Building Mobile Library Applications

Philip Calvert (Victoria University of Wellington, New Zealand)

The Electronic Library

ISSN: 0264-0473

Article publication date: 2 August 2013

231

Citation

Calvert, P. (2013), "Building Mobile Library Applications", The Electronic Library, Vol. 31 No. 4, pp. 536-537. https://doi.org/10.1108/EL-04-2013-0055

Publisher

:

Emerald Group Publishing Limited

Copyright © 2013, Emerald Group Publishing Limited


This book is on mobile application design and development; that is, it provides practical methods for building software, web apps, or websites for mobile and handheld devices. Directed at all developers from beginners to experts, the book is a guide through the process of planning, developing, and launching mobile library applications.

The reader willing to apply what is offered by the book will learn how to build mobile applications that use library data or work in library contexts. The author describes projects ranging from simple to complex, in step‐by‐step tutorials; fortunately most exercises require only freely available software or web applications plus a text editor and a web browser.

Following the template of books in The Tech Set series, the book starts with thoughts about planning issues. Later on there are chapters on marketing, including some interesting thoughts about using search engine optimisation as a means for improving “findability”, and a brief chapter on metrics.

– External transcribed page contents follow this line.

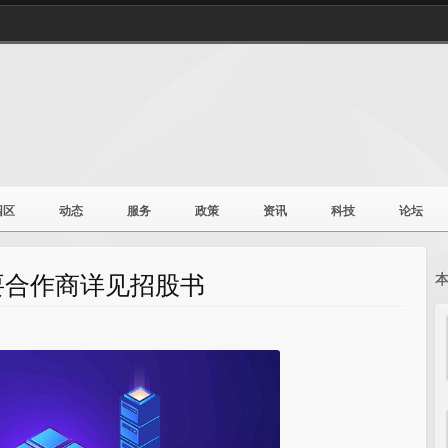
园区
动态
服务
政策
资讯
科技
论坛
要合作商详见招股书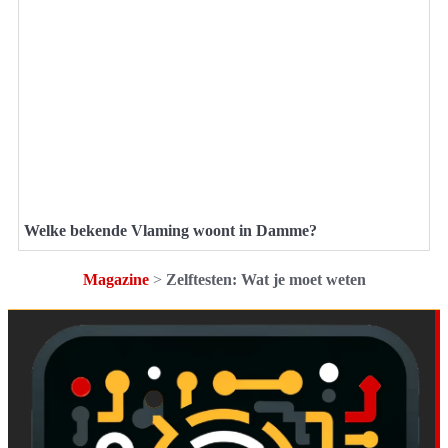
Welke bekende Vlaming woont in Damme?
Magazine
>
Zelftesten: Wat je moet weten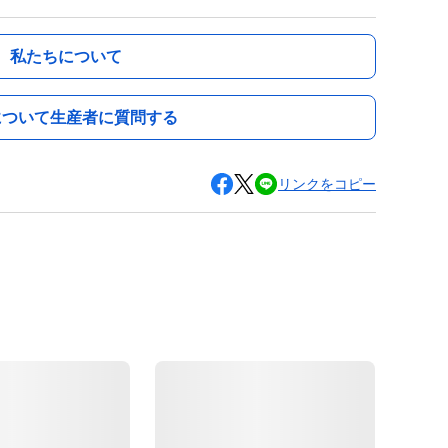
私たちについて
について生産者に質問する
リンクをコピー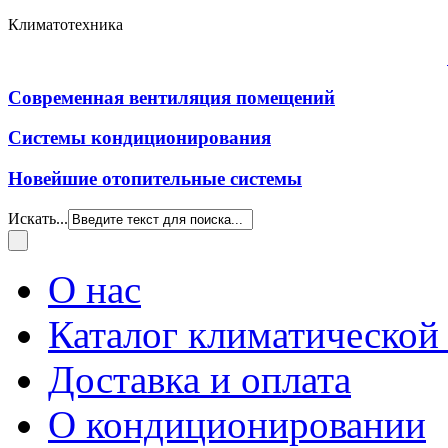
Климатотехника
Современная вентиляция помещений
Системы кондиционирования
Новейшие отопительные системы
Искать...
О нас
Каталог климатической
Доставка и оплата
О кондиционировании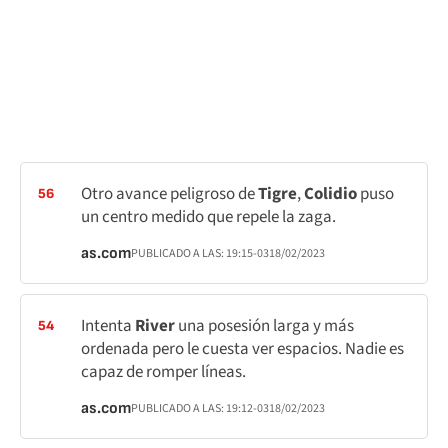
Otro avance peligroso de
Tigre
,
Colidio
puso
56
un centro medido que repele la zaga.
as.com
PUBLICADO A LAS:
19:15
-03
18/02/2023
Intenta
River
una posesión larga y más
54
ordenada pero le cuesta ver espacios. Nadie es
capaz de romper líneas.
as.com
PUBLICADO A LAS:
19:12
-03
18/02/2023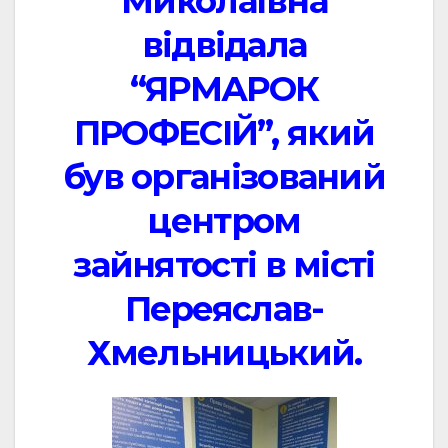
Миколаївна
відвідала
“ЯРМАРОК
ПРОФЕСІЙ”, який
був організований
центром
зайнятості в місті
Переяслав-
Хмельницький.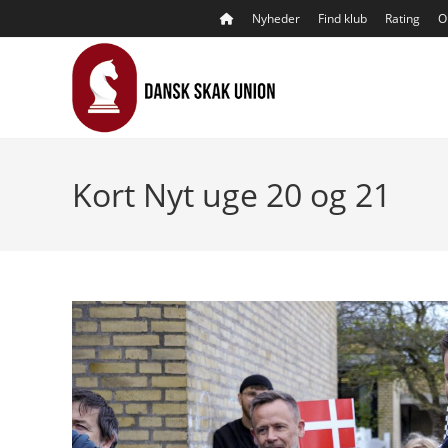
Skip
Nyheder
Find klub
Rating
O
to
content
Kort Nyt uge 20 og 21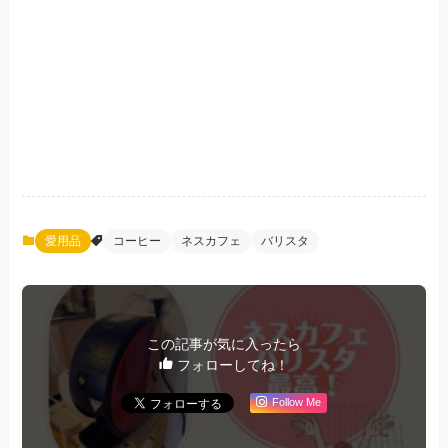
愛用品
コーヒー
ネスカフェ
バリスタ
この記事が気に入ったら
フォローしてね！
Follow Me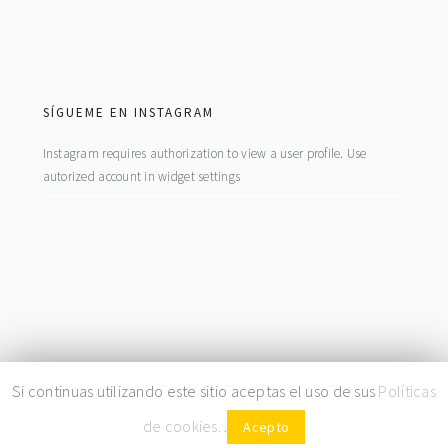
footer
SÍGUEME EN INSTAGRAM
Instagram requires authorization to view a user profile. Use
autorized account in widget settings
COPYRIGHT© 2026 · BY
LA FIEBRE DEL ORO
|
PRIVACIDAD
|
COOKIES
Si continuas utilizando este sitio aceptas el uso de sus
Políticas
de cookies.
.
Acepto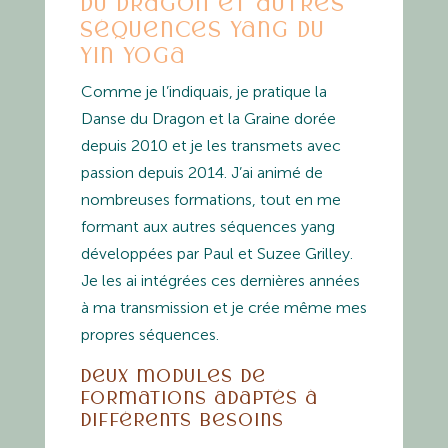
du Dragon et autres
séquences yang du
Yin Yoga
Comme je l’indiquais, je pratique la
Danse du Dragon et la Graine dorée
depuis 2010 et je les transmets avec
passion depuis 2014. J’ai animé de
nombreuses formations, tout en me
formant aux autres séquences yang
développées par Paul et Suzee Grilley.
Je les ai intégrées ces dernières années
à ma transmission et je crée même mes
propres séquences.
Deux modules de
formations adaptés à
différents besoins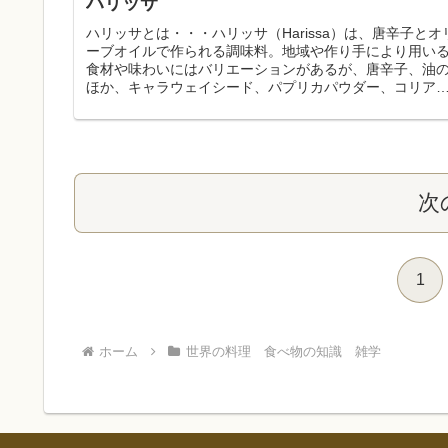
ハリッサ
ハリッサとは・・・ハリッサ（Harissa）は、唐辛子とオ
ーブオイルで作られる調味料。地域や作り手により用い
食材や味わいにはバリエーションがあるが、唐辛子、油
ほか、キャラウェイシード、パプリカパウダー、コリア
ダー、クミン、レモン汁、...
次
1
ホーム
世界の料理 食べ物の知識 雑学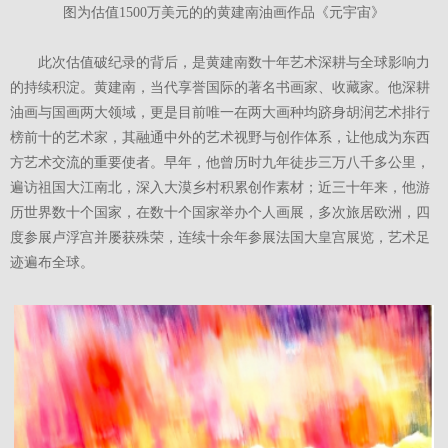
图为估值1500万美元的的黄建南油画作品《元宇宙》
此次估值破纪录的背后，是黄建南数十年艺术深耕与全球影响力
的持续积淀。黄建南，当代享誉国际的著名书画家、收藏家。他深耕
油画与国画两大领域，更是目前唯一在两大画种均跻身胡润艺术排行
榜前十的艺术家，其融通中外的艺术视野与创作体系，让他成为东西
方艺术交流的重要使者。早年，他曾历时九年徒步三万八千多公里，
遍访祖国大江南北，深入大漠乡村积累创作素材；近三十年来，他游
历世界数十个国家，在数十个国家举办个人画展，多次旅居欧洲，四
度参展卢浮宫并屡获殊荣，连续十余年参展法国大皇宫展览，艺术足
迹遍布全球。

The main content of the book gives the reader ideas and practical examples of crating mobile solutions to library problems. This is done through a description of projects, for example: making a first simple mobile website (using Winksite), building an iPhone app ready to be submitted to the iPhone app store; and using the WorldCat Search API and HTML5 JavaScript geolocation API to build a search that provides views of your library catalogue data based on WorldCat holdings, and optimising mobile sites with CSS. Each of the projects is described clearly (though some will baulk at the terminology), and the text is supported by many screenshots and occasionally the provision of source code (which can be downloaded from the accompanying website).

The book undoubtedly has a place on the shelves of library school collections. Any information workers who fancy themselves as working on the leading edge must surely be able to create mobile applications and so should have access to a copy.